MXC106 Navigating the Complexities of Your Learning Ecosystem

3:15 PM - 4:00 PM Wednesday, November 16

Expo Hall—Management Exchange Stage

Learning professionals often are not presented with the ideal infrastructure to make sure they get the right learning to the right people in the right format and, most importantly, at the right time. Companies are also moving at lightning speed, which means the need to navigate not only existing, but evolving, learning infrastructures is critical for the success of your programs and your people.

In this session, you’ll take a look at high-level strategies for identifying what tools and systems are already in place at your company (such as wikis, LMSs, house-built tools, and resources) and discuss best practices for leveraging the right tools at the right time for the right audience. This session will challenge the notion that there are systems out there that “do everything,” or that one LMS will solve all of your problems. Instead, you’ll discover how a true learning ecosystem needs to complement the complexities of how people learn and develop themselves.

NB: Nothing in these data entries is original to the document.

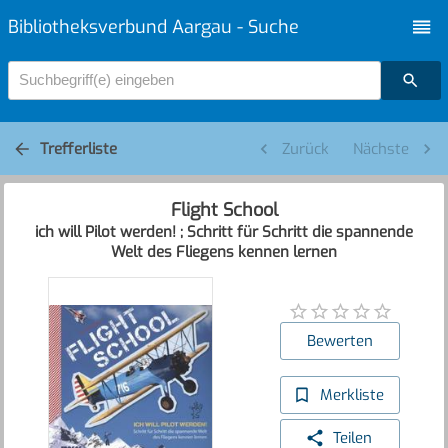
Bibliotheksverbund Aargau - Suche
Suchbegriff(e) eingeben
Trefferliste
Zurück
Nächste
Flight School
ich will Pilot werden! ; Schritt für Schritt die spannende
Welt des Fliegens kennen lernen
Bewerten
Merkliste
Teilen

In this session, you will learn:

  • Why no learning ecosystem is perfect
  • Who the unsung heroes of your learning ecosystem are
  • How to leverage the right systems for the right audience and the right initiative
  • How to navigate the complexities and imperfection of your existing learning ecosystem
  • What a real-life example of a successful learning ecosystem looks like

Audience:
Novice and intermediate designers, managers, directors, and senior leaders (VP, CLO, executive, etc.).

Technology discussed in this session:
Twitter, LMS (Saba Cloud), social learning and curation tools (Pathgather), ILT scheduler, internal wiki (Confluence), and WordPress.

Julian Napolitan

Learning Design + Technology Consultant

Twitter

Julian Napolitan, a learning design and technology consultant at Twitter, is part of the company’s People Experience Design team, where he focuses on designing and delivering small-scale behavioral interventions that directly pertain to the employee experience at Twitter. Prior to this, he worked as a senior instructional designer in the learning group at PlayStation’s San Diego offices, where he spent several years building and scaling learning solutions and learning infrastructure for its global IT organization. During Julian’s time in graduate school, he worked with the SDSU Research Foundation to design and roll out mobile learning programs for middle- and high-school students.